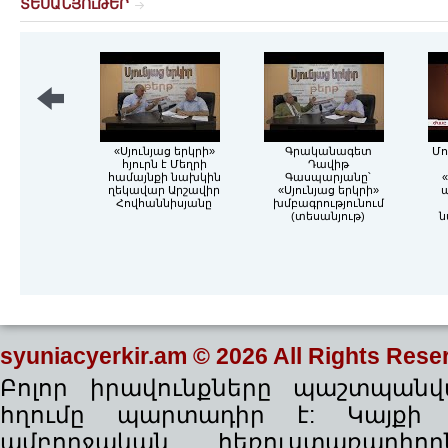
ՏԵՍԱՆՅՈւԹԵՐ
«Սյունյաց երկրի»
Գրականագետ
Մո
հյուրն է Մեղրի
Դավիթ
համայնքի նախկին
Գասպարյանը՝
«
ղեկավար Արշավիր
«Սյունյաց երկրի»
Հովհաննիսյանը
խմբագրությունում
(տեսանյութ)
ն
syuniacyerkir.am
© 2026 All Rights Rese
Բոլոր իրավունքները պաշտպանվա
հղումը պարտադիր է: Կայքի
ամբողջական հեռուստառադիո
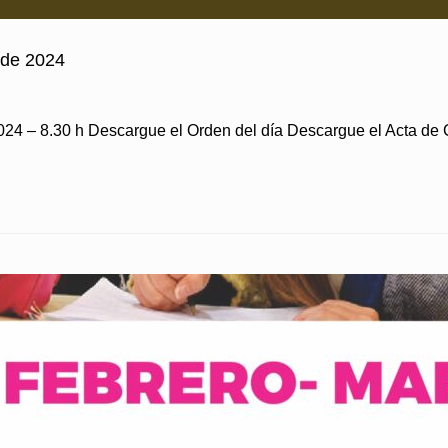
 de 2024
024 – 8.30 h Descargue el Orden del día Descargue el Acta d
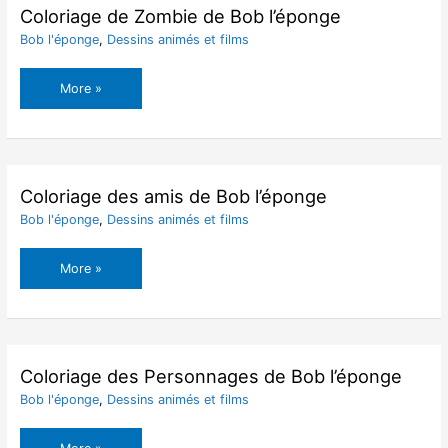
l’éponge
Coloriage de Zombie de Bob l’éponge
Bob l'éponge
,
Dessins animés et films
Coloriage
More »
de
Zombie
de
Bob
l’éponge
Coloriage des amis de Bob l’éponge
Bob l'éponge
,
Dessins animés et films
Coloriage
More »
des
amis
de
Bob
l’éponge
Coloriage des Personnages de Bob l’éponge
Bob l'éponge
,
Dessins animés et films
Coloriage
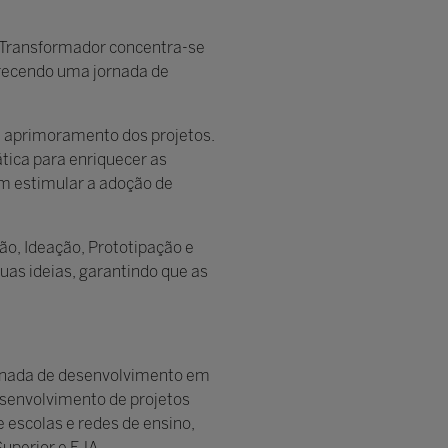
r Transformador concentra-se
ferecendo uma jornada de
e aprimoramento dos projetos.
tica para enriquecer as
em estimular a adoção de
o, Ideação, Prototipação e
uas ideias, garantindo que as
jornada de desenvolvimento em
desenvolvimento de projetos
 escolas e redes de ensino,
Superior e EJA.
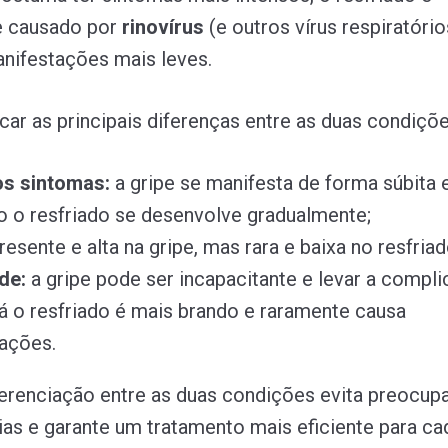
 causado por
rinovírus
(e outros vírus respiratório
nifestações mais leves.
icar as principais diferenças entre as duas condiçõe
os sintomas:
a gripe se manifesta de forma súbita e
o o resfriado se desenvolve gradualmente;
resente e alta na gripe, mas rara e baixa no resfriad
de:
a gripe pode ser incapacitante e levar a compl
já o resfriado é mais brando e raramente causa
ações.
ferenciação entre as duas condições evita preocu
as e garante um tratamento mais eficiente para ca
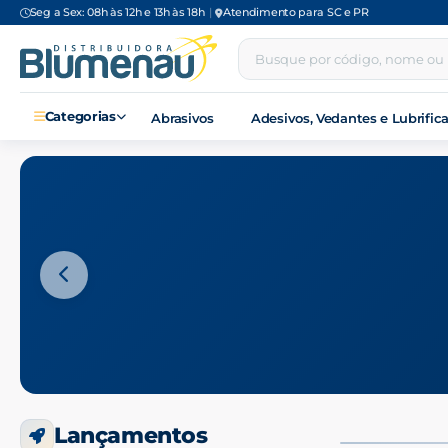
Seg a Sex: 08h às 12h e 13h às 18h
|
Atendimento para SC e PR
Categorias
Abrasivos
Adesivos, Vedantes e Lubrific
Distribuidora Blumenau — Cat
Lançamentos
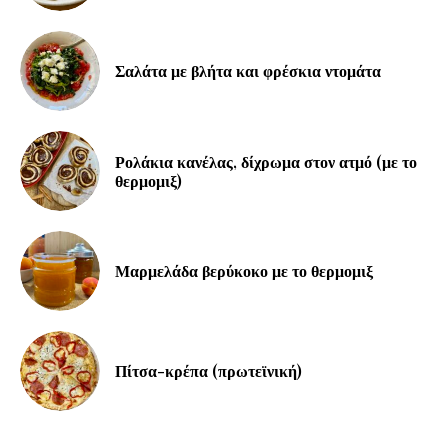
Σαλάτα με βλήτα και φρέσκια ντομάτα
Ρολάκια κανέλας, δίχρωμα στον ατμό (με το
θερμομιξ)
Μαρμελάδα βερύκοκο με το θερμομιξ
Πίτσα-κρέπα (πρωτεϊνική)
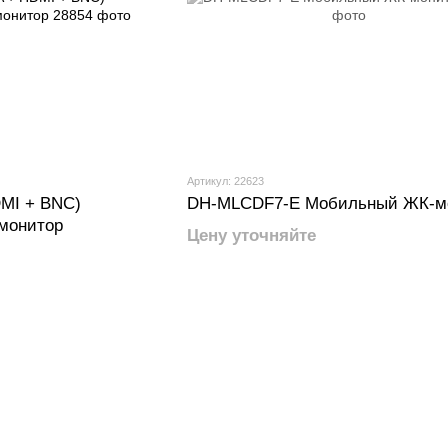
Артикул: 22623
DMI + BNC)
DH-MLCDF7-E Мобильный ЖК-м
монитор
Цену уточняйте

──────────

> Problem to solve: Exactly and only the lines from the top of the records down to the line containing "uas ideias, garantindo que as" should be transcribed, please, without the pictures.

> Exercise response:
ՏԵՍԱՆՅՈւԹԵՐ
«Սյունյաց երկրի»
Գրականագետ
Մո
հյուրն է Մեղրի
Դավիթ
համայնքի նախկին
Գասպարյանը՝
«
ղեկավար Արշավիր
«Սյունյաց երկրի»
Հովհաննիսյանը
խմբագրությունում
(տեսանյութ)
ն
syuniacyerkir.am
© 2026 All Rights Rese
Բոլոր իրավունքները պաշտպանվա
հղումը պարտադիր է: Կայքի
ամբողջական հեռուստառադիո
 de 2024
024 – 8.30 h Descargue el Orden del día Descargue el Acta d
l’éponge
Coloriage de Zombie de Bob l’éponge
Bob l'éponge
,
Dessins animés et films
Coloriage
More »
de
Zombie
de
Bob
l’éponge
Coloriage des amis de Bob l’éponge
Bob l'éponge
,
Dessins animés et films
Coloriage
More »
des
amis
de
Bob
l’éponge
Coloriage des Personnages de Bob l’éponge
Bob l'éponge
,
Dessins animés et films
Coloriage
r Transformador concentra-se
ferecendo uma jornada de
e aprimoramento dos projetos.
tica para enriquecer as
em estimular a adoção de
o, Ideação, Prototipação e
uas ideias, garantindo que as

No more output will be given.